His boat would offer sailor's a challenge, a chance to really feel the variables of sail. It would be inexpensive. Plywood and a new material, Fiberglas, would simplify construction and keep weight down. It would be safe, with built-in buoyancy compartments. It would have a simple, unstayed, cat rig. The sail would evolve from the mainsail of the region's popular Pirate Class sloop-- their sails were easy to obtain.

Knut drew up the plans for Axel's one-person, four-meter long, hard-chined craft and they named it the "OK" dinghy for the universal expression popular in post-WW II Europe. It was a very "okay" dinghy!

The tight specifications of some one-design classes were not what Axel had in mind with the OK. He'd learned from the Optimist. The goal was not absolutely identical boats, but lots of people having fun together on the water.

Tolerances were close, but not too rigid. There was latitude for amateur builders. There was room for experienced sailors and builders to experiment and test design theories. The OK was small enough, yet responsive enough, that folks could learn without alot of money invested. The OK evolved.
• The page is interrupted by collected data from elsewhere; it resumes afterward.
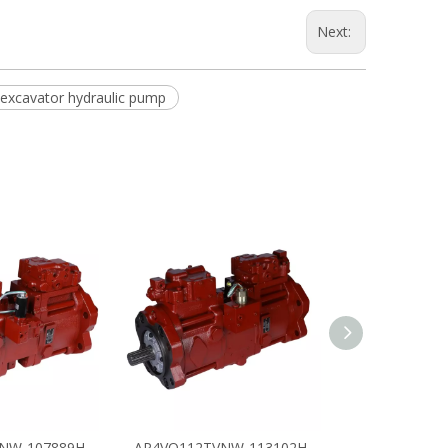
Next:
excavator hydraulic pump
NW-107889H
AP4VO112TVNW-113102H
AP4VO112TV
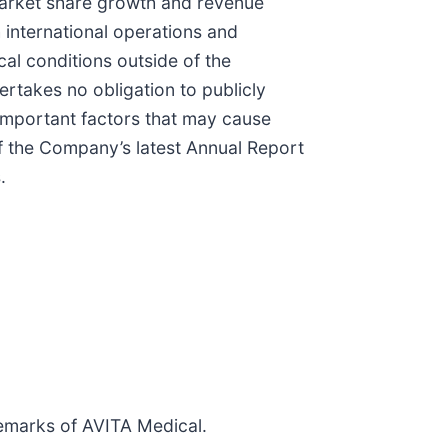
 market share growth and revenue
h international operations and
cal conditions outside of the
rtakes no obligation to publicly
 important factors that may cause
of the Company’s latest Annual Report
.
emarks of AVITA Medical.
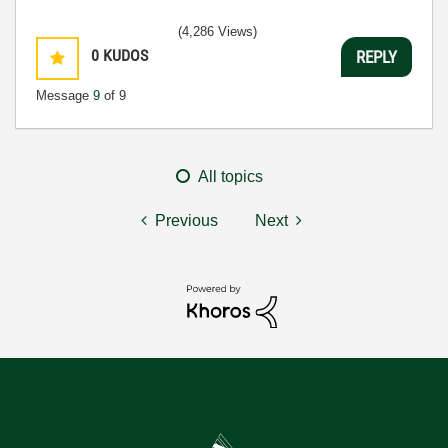
(4,286 Views)
0
KUDOS
REPLY
Message
9
of 9
All topics
Previous
Next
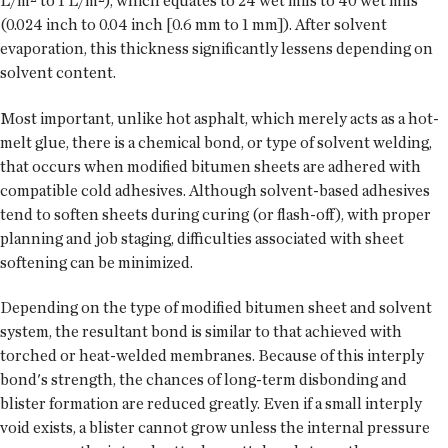
L/m² to 1 L/m²), which equates to 24 wet mils to 40 wet mils
(0.024 inch to 0.04 inch [0.6 mm to 1 mm]). After solvent
evaporation, this thickness significantly lessens depending on
solvent content.
Most important, unlike hot asphalt, which merely acts as a hot-
melt glue, there is a chemical bond, or type of solvent welding,
that occurs when modified bitumen sheets are adhered with
compatible cold adhesives. Although solvent-based adhesives
tend to soften sheets during curing (or flash-off), with proper
planning and job staging, difficulties associated with sheet
softening can be minimized.
Depending on the type of modified bitumen sheet and solvent
system, the resultant bond is similar to that achieved with
torched or heat-welded membranes. Because of this interply
bond's strength, the chances of long-term disbonding and
blister formation are reduced greatly. Even if a small interply
void exists, a blister cannot grow unless the internal pressure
Axel organized many boat building projects near Seattle, some using another new material, glass reinforced plastic-- fiberglass. While the OK took off in Europe, fleets begin popping up in America, too. Axel always encouraged builders to keep it simple and keep it fun.

"Don't worry about all the gadgets," he'd say. "That will all come soon enough. Just get on the water!"
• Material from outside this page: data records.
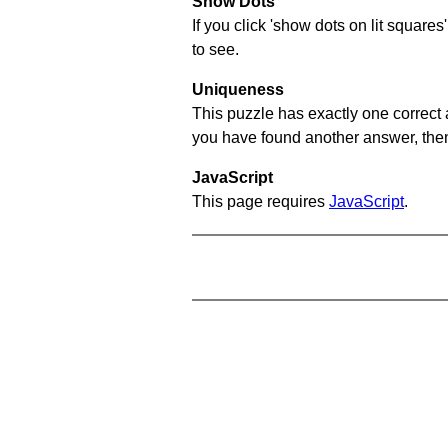
Show Dots
If you click 'show dots on lit square
to see.
Uniqueness
This puzzle has exactly one correct 
you have found another answer, then c
JavaScript
This page requires
JavaScript
.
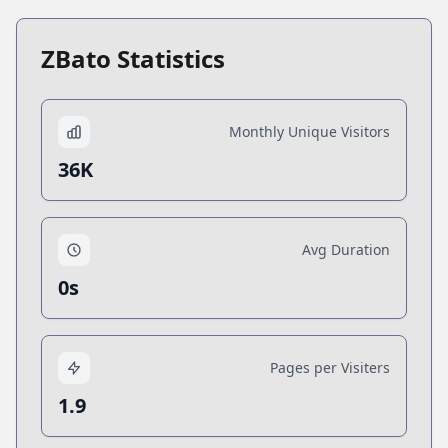
ZBato Statistics
Monthly Unique Visitors
36K
Avg Duration
0s
Pages per Visiters
1.9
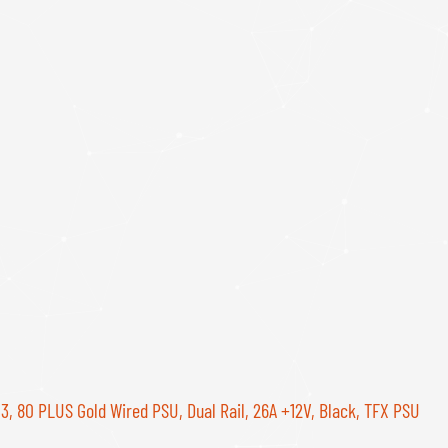
3, 80 PLUS Gold Wired PSU, Dual Rail, 26A +12V, Black, TFX PSU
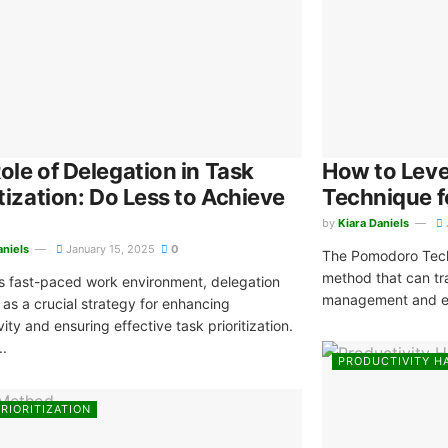
ole of Delegation in Task
How to Lev
itization: Do Less to Achieve
Technique 
by
Kiara Daniels
aniels
January 15, 2025
0
The Pomodoro Techn
method that can tr
’s fast-paced work environment, delegation
management and en
as a crucial strategy for enhancing
ity and ensuring effective task prioritization.
..
PRODUCTIVITY H
RIORITIZATION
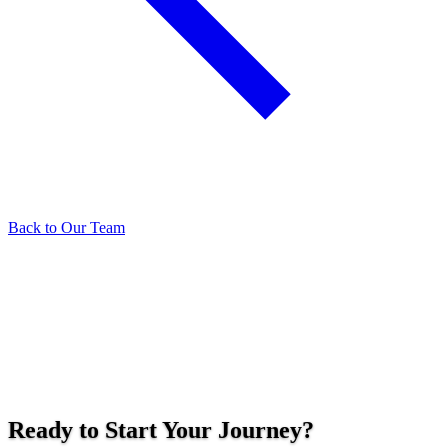
Back to Our Team
Ready to Start Your Journey?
He always carried a spool of twine which he reminded, "was as good as any metal shackles or fasteners."

Folks made their own masts, laminating them from beautiful local kiln-dried spruce. I once asked Axel why he never conceived of a gooseneck fitting for the OK, like other boats. "It's an old design principle," he replied, one hand on the mast base. "There is nothing cheaper than a hole! The boom just goes through the mast. Simple."

Boom vangs evolved, too, in time. But, in the beginning, there was nothing simpler than the wedge.
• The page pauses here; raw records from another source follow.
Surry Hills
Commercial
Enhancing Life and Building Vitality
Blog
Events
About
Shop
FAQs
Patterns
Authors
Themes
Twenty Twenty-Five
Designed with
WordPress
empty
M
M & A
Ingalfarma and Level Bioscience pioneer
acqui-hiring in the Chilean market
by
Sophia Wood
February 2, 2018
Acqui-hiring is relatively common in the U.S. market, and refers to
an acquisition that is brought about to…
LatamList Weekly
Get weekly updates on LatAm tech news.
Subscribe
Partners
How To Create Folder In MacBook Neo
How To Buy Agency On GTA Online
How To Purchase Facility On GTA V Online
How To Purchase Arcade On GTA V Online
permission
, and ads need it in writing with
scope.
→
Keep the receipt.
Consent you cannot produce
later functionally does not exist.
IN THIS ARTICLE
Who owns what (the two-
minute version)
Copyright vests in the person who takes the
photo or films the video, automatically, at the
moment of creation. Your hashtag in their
"Just get on the water. There's a race coming up soon!"

Axel was a real promoter, for sure. He'd call his friends, all the OK fleets, and say the same thing: "There is a regatta on the bay on Saturday. Thirty boats are coming. Here's the details." It didn't matter if you were the first person called, it was always, "Thirty boats are coming." And there were always thirty boats ... or more. You always felt a part of something special.

Axel was always experimenting. He made his own cleats, moved fittings everywhere. They might be better at a different angle, a different location. Everything was fair game. We spent one winter studying moth wings!

Axel said, "Early research on low speed airfoils used seagull wings, but I think the airspeed of an OK's sail is closer to that of a moth's wing."

We captured moths, found moth photos, looked at their wings beneath microscopes, studied hair-like filaments attached to nerve ends on the wings' trailing edges that seemed to control moth flight, laminar flow and stall angles. We traced wing shapes onto graph paper. Soon Axel started to build a new mast.

Axel and Gudrun lived not far from the western park-lined shores of Lake Washington, a mile north from Seattle's famous floating bridge. Although they lived in a series of homes, Axel's shops in each were similar. They were in the basement-- with very low ceilings!

Axel's shops were not private worlds. He welcomed everyone to come in. But they were not easy worlds to enter.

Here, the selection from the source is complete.